Page layout parsing data:
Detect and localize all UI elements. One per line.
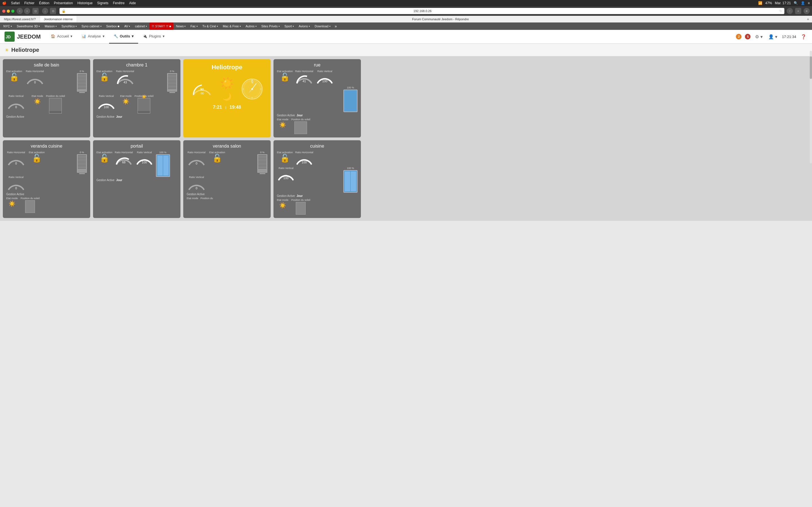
aide-menu[interactable]: Aide: [129, 1, 136, 5]
nav-fac[interactable]: Fac ▾: [188, 22, 200, 30]
nav-download[interactable]: Download ▾: [312, 22, 333, 30]
etat-mode-sun-rue[interactable]: ☀️: [279, 121, 286, 128]
forward-button[interactable]: ›: [24, 8, 30, 14]
nav-sitesprivs[interactable]: Sites Privés ▾: [259, 22, 282, 30]
nav-synocabinet[interactable]: Syno cabinet ▾: [79, 22, 104, 30]
etat-activation-toggle-vs[interactable]: 🔓: [212, 154, 222, 162]
edition-menu[interactable]: Édition: [39, 1, 49, 5]
blind-handle-sdb: [79, 92, 85, 93]
tab-jeedomaison[interactable]: Jeedomaison interne: [40, 16, 77, 22]
nav-analyse[interactable]: 📊 Analyse ▾: [77, 30, 109, 44]
badge-red[interactable]: 5: [745, 34, 751, 40]
nav-av[interactable]: AV ▾: [122, 22, 133, 30]
nav-accueil[interactable]: 🏠 Accueil ▾: [46, 30, 77, 44]
apple-menu[interactable]: 🍎: [2, 1, 6, 5]
helio-sunset: 19:48: [230, 105, 241, 110]
ratio-h-label-vc: Ratio Horizontal: [7, 151, 25, 154]
etat-activation-toggle-portail[interactable]: 🔓: [100, 154, 109, 162]
address-bar[interactable]: 🔒 ↻: [59, 8, 784, 14]
signets-menu[interactable]: Signets: [97, 1, 109, 5]
mac-menu-bar: 🍎 Safari Fichier Édition Présentation Hi…: [0, 0, 812, 6]
nav-news[interactable]: News ▾: [174, 22, 188, 30]
scrollbar-thumb[interactable]: [810, 56, 812, 79]
url-input[interactable]: [67, 9, 777, 13]
nav-plugins[interactable]: 🔌 Plugins ▾: [138, 30, 169, 44]
blind-handle-vc: [79, 173, 85, 174]
nav-cabinet[interactable]: cabinet ▾: [133, 22, 149, 30]
nav-macfree[interactable]: Mac & Free ▾: [220, 22, 243, 30]
nav-nyc[interactable]: NYC ▾: [1, 22, 14, 30]
user-menu-icon[interactable]: 👤 ▾: [767, 33, 778, 41]
new-tab-plus[interactable]: +: [795, 8, 801, 14]
app-logo[interactable]: JD JEEDOM: [4, 32, 41, 42]
gestion-value-c1: Jour: [116, 115, 122, 118]
search-icon[interactable]: 🔍: [794, 1, 798, 5]
ratio-v-gauge-vs: 0: [187, 179, 206, 191]
tab-forest[interactable]: https://forest.useed.fr/?: [0, 16, 40, 22]
pct-rue: 100 %: [347, 86, 354, 89]
presentation-menu[interactable]: Présentation: [54, 1, 73, 5]
badge-orange[interactable]: 2: [736, 34, 742, 40]
etat-activation-toggle-cuisine[interactable]: 🔓: [280, 154, 290, 162]
reload-button[interactable]: ↻: [779, 9, 782, 13]
nav-sweethome[interactable]: Sweethome 3D ▾: [14, 22, 42, 30]
nav-maison[interactable]: Maison ▾: [42, 22, 59, 30]
download-indicator[interactable]: ↓: [42, 8, 48, 14]
nav-autres[interactable]: Autres ▾: [243, 22, 259, 30]
share-button[interactable]: ↑: [786, 8, 793, 14]
svg-text:0: 0: [15, 186, 17, 190]
room-card-heliotrope-center: Heliotrope 90 -90 ☀️ 🌙: [183, 59, 271, 137]
back-button[interactable]: ‹: [17, 8, 23, 14]
ratio-h-gauge-vc: 0: [6, 154, 26, 166]
etat-mode-sun-vc[interactable]: ☀️: [8, 200, 15, 207]
minimize-window-button[interactable]: [7, 10, 10, 13]
nav-seebox[interactable]: Seebox ■: [104, 22, 122, 30]
etat-activation-toggle-sdb[interactable]: 🔓: [9, 73, 19, 81]
nav-tvcinema[interactable]: Tv & Ciné ▾: [200, 22, 220, 30]
nav-outils[interactable]: 🔧 Outils ▾: [109, 30, 139, 44]
ratio-h-label-vs: Ratio Horizontal: [188, 151, 206, 154]
user-icon[interactable]: 👤: [801, 1, 805, 5]
nav-start[interactable]: !!! START !!! ■: [149, 22, 173, 30]
svg-text:-90: -90: [200, 92, 204, 95]
fenetre-menu[interactable]: Fenêtre: [113, 1, 124, 5]
etat-mode-label-cuisine: Etat mode: [277, 199, 289, 202]
sidebar-button[interactable]: ≡: [804, 8, 810, 14]
ratio-h-label-sdb: Ratio Horizontal: [26, 70, 44, 73]
maximize-window-button[interactable]: [11, 10, 14, 13]
window-visual-rue: [343, 90, 357, 112]
room-card-cuisine: cuisine Etat activation 🔓 Ratio Horizont…: [273, 140, 361, 218]
app-header: JD JEEDOM 🏠 Accueil ▾ 📊 Analyse ▾ 🔧 Outi…: [0, 30, 812, 44]
settings-icon[interactable]: ⚙ ▾: [754, 33, 763, 41]
nav-sport[interactable]: Sport ▾: [282, 22, 296, 30]
new-tab-button[interactable]: +: [804, 16, 812, 22]
reader-button[interactable]: ⊙: [50, 8, 56, 14]
safari-menu[interactable]: Safari: [11, 1, 20, 5]
page-title-icon: ☀: [4, 47, 9, 53]
etat-activation-toggle-vc[interactable]: 🔓: [32, 154, 42, 162]
main-content-grid: salle de bain Etat activation 🔓 Ratio Ho…: [0, 56, 812, 221]
browser-tabs: https://forest.useed.fr/? Jeedomaison in…: [0, 16, 812, 22]
ratio-h-gauge-vs: 0: [187, 154, 206, 166]
etat-mode-sun-cuisine[interactable]: ☀️: [279, 202, 286, 209]
etat-mode-sun-c1[interactable]: ☀️: [122, 98, 130, 105]
gestion-active-cuisine: Gestion Active Jour: [277, 194, 357, 198]
view-toggle-button[interactable]: ⊡: [33, 8, 39, 14]
etat-mode-sun-sdb[interactable]: ☀️: [34, 98, 41, 105]
etat-activation-toggle-rue[interactable]: 🔓: [280, 73, 290, 81]
jeedom-brand-text: JEEDOM: [17, 34, 41, 40]
etat-activation-toggle-c1[interactable]: 🔓: [100, 73, 109, 81]
etat-activation-label-sdb: Etat activation: [6, 70, 22, 73]
tab-forum[interactable]: Forum Communauté Jeedom - Répondre: [77, 16, 804, 22]
help-icon[interactable]: ❓: [800, 33, 808, 41]
nav-synonico[interactable]: SynoNico ▾: [59, 22, 79, 30]
historique-menu[interactable]: Historique: [77, 1, 93, 5]
control-center-icon[interactable]: ≡: [808, 1, 810, 5]
nav-avions[interactable]: Avions ▾: [296, 22, 312, 30]
ratio-v-gauge-cuisine: 100: [277, 170, 295, 181]
close-window-button[interactable]: [2, 10, 5, 13]
gestion-active-c1: Gestion Active Jour: [96, 115, 177, 118]
fichier-menu[interactable]: Fichier: [24, 1, 35, 5]
nav-overflow[interactable]: »: [333, 24, 339, 29]
svg-text:90: 90: [200, 88, 204, 91]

• **Problem description**
Exclude images and repeat all entries exactly.

• **Reply**
Detect and localize all UI elements. One per line.
aide-menu[interactable]: Aide: [129, 1, 136, 5]
nav-fac[interactable]: Fac ▾: [188, 22, 200, 30]
nav-download[interactable]: Download ▾: [312, 22, 333, 30]
etat-mode-sun-rue[interactable]: ☀️: [279, 121, 286, 128]
forward-button[interactable]: ›: [24, 8, 30, 14]
nav-sitesprivs[interactable]: Sites Privés ▾: [259, 22, 282, 30]
nav-synocabinet[interactable]: Syno cabinet ▾: [79, 22, 104, 30]
etat-activation-toggle-vs[interactable]: 🔓: [212, 154, 222, 162]
edition-menu[interactable]: Édition: [39, 1, 49, 5]
blind-handle-sdb: [79, 92, 85, 93]
tab-jeedomaison[interactable]: Jeedomaison interne: [40, 16, 77, 22]
nav-analyse[interactable]: 📊 Analyse ▾: [77, 30, 109, 44]
badge-red[interactable]: 5: [745, 34, 751, 40]
nav-av[interactable]: AV ▾: [122, 22, 133, 30]
nav-accueil[interactable]: 🏠 Accueil ▾: [46, 30, 77, 44]
apple-menu[interactable]: 🍎: [2, 1, 6, 5]
helio-sunset: 19:48: [230, 105, 241, 110]
ratio-h-label-vc: Ratio Horizontal: [7, 151, 25, 154]
etat-activation-toggle-portail[interactable]: 🔓: [100, 154, 109, 162]
address-bar[interactable]: 🔒 ↻: [59, 8, 784, 14]
signets-menu[interactable]: Signets: [97, 1, 109, 5]
mac-menu-bar: 🍎 Safari Fichier Édition Présentation Hi…: [0, 0, 812, 6]
nav-news[interactable]: News ▾: [174, 22, 188, 30]
scrollbar-thumb[interactable]: [810, 56, 812, 79]
url-input[interactable]: [67, 9, 777, 13]
nav-plugins[interactable]: 🔌 Plugins ▾: [138, 30, 169, 44]
blind-handle-vc: [79, 173, 85, 174]
nav-cabinet[interactable]: cabinet ▾: [133, 22, 149, 30]
nav-macfree[interactable]: Mac & Free ▾: [220, 22, 243, 30]
nav-nyc[interactable]: NYC ▾: [1, 22, 14, 30]
user-menu-icon[interactable]: 👤 ▾: [767, 33, 778, 41]
new-tab-plus[interactable]: +: [795, 8, 801, 14]
app-logo[interactable]: JD JEEDOM: [4, 32, 41, 42]
gestion-value-c1: Jour: [116, 115, 122, 118]
search-icon[interactable]: 🔍: [794, 1, 798, 5]
ratio-v-gauge-vs: 0: [187, 179, 206, 191]
tab-forest[interactable]: https://forest.useed.fr/?: [0, 16, 40, 22]
pct-rue: 100 %: [347, 86, 354, 89]
presentation-menu[interactable]: Présentation: [54, 1, 73, 5]
badge-orange[interactable]: 2: [736, 34, 742, 40]
etat-activation-toggle-cuisine[interactable]: 🔓: [280, 154, 290, 162]
reload-button[interactable]: ↻: [779, 9, 782, 13]
nav-sweethome[interactable]: Sweethome 3D ▾: [14, 22, 42, 30]
nav-maison[interactable]: Maison ▾: [42, 22, 59, 30]
download-indicator[interactable]: ↓: [42, 8, 48, 14]
nav-autres[interactable]: Autres ▾: [243, 22, 259, 30]
share-button[interactable]: ↑: [786, 8, 793, 14]
svg-text:0: 0: [15, 186, 17, 190]
room-card-heliotrope-center: Heliotrope 90 -90 ☀️ 🌙: [183, 59, 271, 137]
back-button[interactable]: ‹: [17, 8, 23, 14]
ratio-h-gauge-vc: 0: [6, 154, 26, 166]
etat-mode-sun-vc[interactable]: ☀️: [8, 200, 15, 207]
minimize-window-button[interactable]: [7, 10, 10, 13]
nav-seebox[interactable]: Seebox ■: [104, 22, 122, 30]
etat-activation-toggle-sdb[interactable]: 🔓: [9, 73, 19, 81]
nav-tvcinema[interactable]: Tv & Ciné ▾: [200, 22, 220, 30]
nav-outils[interactable]: 🔧 Outils ▾: [109, 30, 139, 44]
ratio-h-label-vs: Ratio Horizontal: [188, 151, 206, 154]
user-icon[interactable]: 👤: [801, 1, 805, 5]
nav-start[interactable]: !!! START !!! ■: [149, 22, 173, 30]
svg-text:-90: -90: [200, 92, 204, 95]
fenetre-menu[interactable]: Fenêtre: [113, 1, 124, 5]
etat-mode-label-cuisine: Etat mode: [277, 199, 289, 202]
sidebar-button[interactable]: ≡: [804, 8, 810, 14]
ratio-h-label-sdb: Ratio Horizontal: [26, 70, 44, 73]
maximize-window-button[interactable]: [11, 10, 14, 13]
window-visual-rue: [343, 90, 357, 112]
room-card-cuisine: cuisine Etat activation 🔓 Ratio Horizont…: [273, 140, 361, 218]
app-header: JD JEEDOM 🏠 Accueil ▾ 📊 Analyse ▾ 🔧 Outi…: [0, 30, 812, 44]
settings-icon[interactable]: ⚙ ▾: [754, 33, 763, 41]
nav-sport[interactable]: Sport ▾: [282, 22, 296, 30]
new-tab-button[interactable]: +: [804, 16, 812, 22]
reader-button[interactable]: ⊙: [50, 8, 56, 14]
safari-menu[interactable]: Safari: [11, 1, 20, 5]
page-title-icon: ☀: [4, 47, 9, 53]
etat-activation-toggle-vc[interactable]: 🔓: [32, 154, 42, 162]
main-content-grid: salle de bain Etat activation 🔓 Ratio Ho…: [0, 56, 812, 221]
browser-tabs: https://forest.useed.fr/? Jeedomaison in…: [0, 16, 812, 22]
ratio-h-gauge-vs: 0: [187, 154, 206, 166]
etat-mode-sun-cuisine[interactable]: ☀️: [279, 202, 286, 209]
etat-mode-sun-c1[interactable]: ☀️: [122, 98, 130, 105]
gestion-active-cuisine: Gestion Active Jour: [277, 194, 357, 198]
view-toggle-button[interactable]: ⊡: [33, 8, 39, 14]
etat-mode-sun-sdb[interactable]: ☀️: [34, 98, 41, 105]
etat-activation-toggle-rue[interactable]: 🔓: [280, 73, 290, 81]
jeedom-brand-text: JEEDOM: [17, 34, 41, 40]
etat-activation-toggle-c1[interactable]: 🔓: [100, 73, 109, 81]
etat-activation-label-sdb: Etat activation: [6, 70, 22, 73]
tab-forum[interactable]: Forum Communauté Jeedom - Répondre: [77, 16, 804, 22]
help-icon[interactable]: ❓: [800, 33, 808, 41]
nav-synonico[interactable]: SynoNico ▾: [59, 22, 79, 30]
historique-menu[interactable]: Historique: [77, 1, 93, 5]
control-center-icon[interactable]: ≡: [808, 1, 810, 5]
nav-avions[interactable]: Avions ▾: [296, 22, 312, 30]
ratio-v-gauge-cuisine: 100: [277, 170, 295, 181]
close-window-button[interactable]: [2, 10, 5, 13]
gestion-active-c1: Gestion Active Jour: [96, 115, 177, 118]
fichier-menu[interactable]: Fichier: [24, 1, 35, 5]
nav-overflow[interactable]: »: [333, 24, 339, 29]
svg-text:90: 90: [200, 88, 204, 91]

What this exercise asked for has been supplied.